Although NPOs may have fewer corporate partners, these partners could well offer more meaningful support, especially if NPOs use the skills, resources, and services of the company. This could be a positive development, especially as social investment is expected to increase in the coming years. NPOs should develop structured volunteering opportunities for their corporate partners, as employee engagement is another increasingly important area for companies, with most large companies now offering employee volunteering programmes, and these expected to become more strategic.

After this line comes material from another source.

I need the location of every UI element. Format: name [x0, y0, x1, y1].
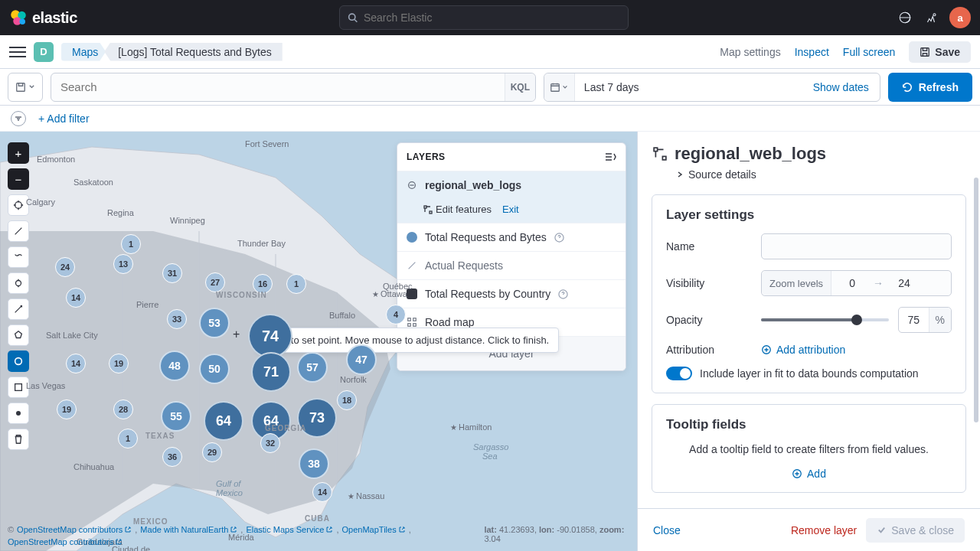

Duff said that the International Sustainability Standards Board had been formed in November 2021 to create a global standard around ESG disclosure requirements. “Disclosure around standardised metrics will be expected, and there will be a move towards impact metrics, not just inputs and risks to investments,” she said. This means that CSI practitioners and NPOs will have to measure and report on impact, and such reporting is likely to be linked to the targets and indicators of the sustainable development goals (SDGs).
Climate will become a key priority, Duff said, as companies commit to Net Zero targets. “Companies will have to plan how to reach Net Zero – not just in terms of mitigation and avoiding emissions, but building resilience in supply chains and communities, and making adaptations,” she asserted. Social investment programmes will need to articulate the impact they have on the environment and demonstrate how they contribute to Net Zero goals.
Currently, only around 18% of South African companies invest in environmentally-focused CSI projects, and around a quarter do not consider the environment at all in their CSI programmes. “This should shift in the coming years as the environment becomes a global priority,” Duff pointed out.
Gallagher said corporate leaders need to prioritise employee engagement. “Employees are stakeholder number one now,” she said. “If leaders can’t demonstrate that they’re leading with purpose or behaving in ethical ways, they’ll fail to attract, retain and engage the talent they need to meet the needs of today.”
Sarma asserted that companies need to embrace and accept a “better normal”, particularly when it comes to community inclusion. “Companies need to move from adopting communities to becoming service providers and neighbours of choice,” he proposed. “The idea is not to empower people one by one, but to facilitate and create an equal system that expands the capabilities and capacities of people so they can empower themselves.” (See Sarma’s ten-point plan for corporates below.)
Duff’s final word of advice to company leaders is that economic and regulatory pressures, together with pressure from stakeholders, will make change unavoidable, but there is opportunity in change for companies to achieve real impact and sustainability.